Известно, что сказка возникает на руинах мифа, переосмысливая сакральные мотивы в чисто игровом, фантастическом плане – как небылицу, как художественный вымысел. В сущности, тот же процесс происходит и в повести Аксенова. Он фактически расколдовывает советский утопический миф, превращая его в литературный, а не жизненный текст. А раз так, то элементы этого текста подчиняются только законам литературной игры. Свободное, ничем не скованное взаимодействие входящих в этот текст элементов соцреалистического дискурса и создает тот игровой эффект, который определяет художественную тональность всей повести. Вот почему «Затоваренная бочкотара» решительно сопротивляется каким бы то ни было аллегорическим прочтениям – в ней на первом плане именно поэзия игры, радость литературной самодостаточности15. По сути дела, Аксенов одним из первых обнаружил, что советский дискурс нереален, следовательно, с ним нет нужды полемизировать, противопоставляя ему иные дискурсы. С ним можно просто играть, баловаться, как с любой литературной моделью.

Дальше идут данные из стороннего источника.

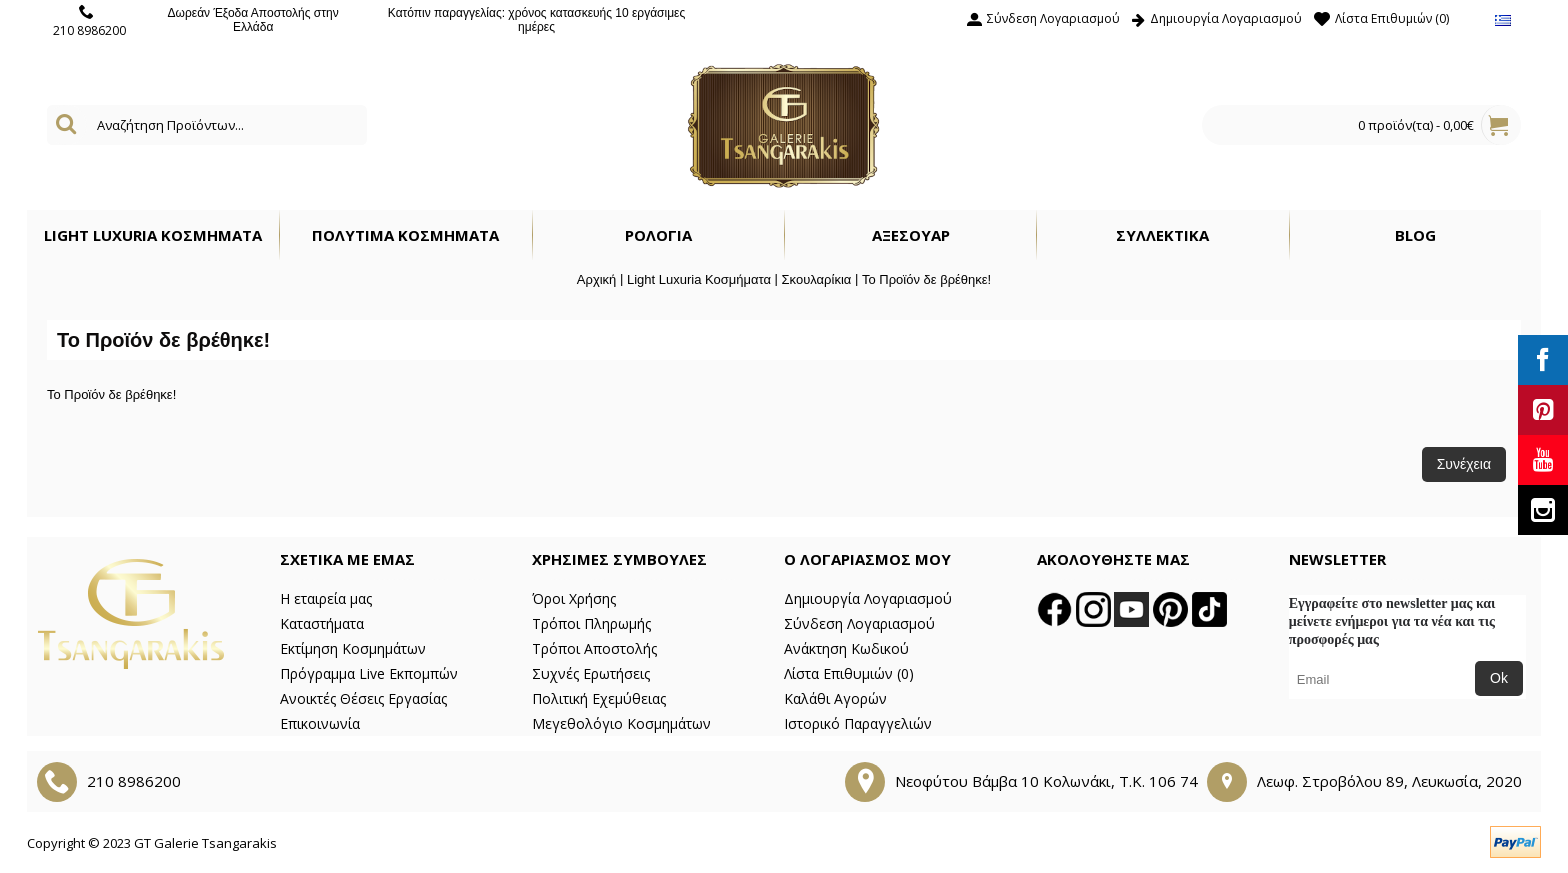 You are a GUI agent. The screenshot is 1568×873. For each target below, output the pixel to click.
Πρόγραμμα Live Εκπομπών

Как своеобразное продолжение «Бочкотары» может быть прочитана гораздо более поздняя повесть Аксенова – «Поиски жанра» (1978) – последняя вещь Аксенова, опубликованная в СССР. На это сопоставление наводит не только сюжет странствий, но и, в особенности, сказочная профессия главного героя – Павла Дурова. Он .- волшебник. Однако если в повести 68-го года сказочность объединяла персонажей и автора-сочинителя небылиц, то в повести 78-го года стержнем сюжета становится публичное одиночество волшебника, невостребованность его ремесла. Симптоматично и то, что «Поиски жанра» начинаются и кончаются в царстве смерти: сначала Дуров, ночуя на аварийной площадке ГАИ, вторгается в мирную беседу «жертв автодорожных путешествий со смертельным исходом», а в финале, сам погибнув под горной лавиной, просыпается в Долине чудес. В сущности, так оживает окаменевшая в сюжете сказочных странствий семантика путешествия в царство смерти16. Но в «Затоваренной бочкотаре» – что характерно – эта семантика отсутствовала совершенно, ее полностью вытеснил утопический архетип поисков счастья, мечты о Хорошем человеке. В «Поисках жанра» утопические мотивы возникают только и исключительно в связи со смертью. Так, после разговора со жмуриками на площадке ГАИ Дурову снится сон о «чудесной поре жизни, которая то ли была, то ли есть, то ли будет (…) Все три наши печали, прошлое, настоящее и будущее, сошлись в чудесную пору жизни». А буквально реализованное «послесмертие» предстает как воплощенная мечта о счастье: «Воздух любви теперь окружал нас, заполняя наши легкие, расправляя опавшие бронхи, насыщал кровь и становился постепенно нашим миром, воздух любви».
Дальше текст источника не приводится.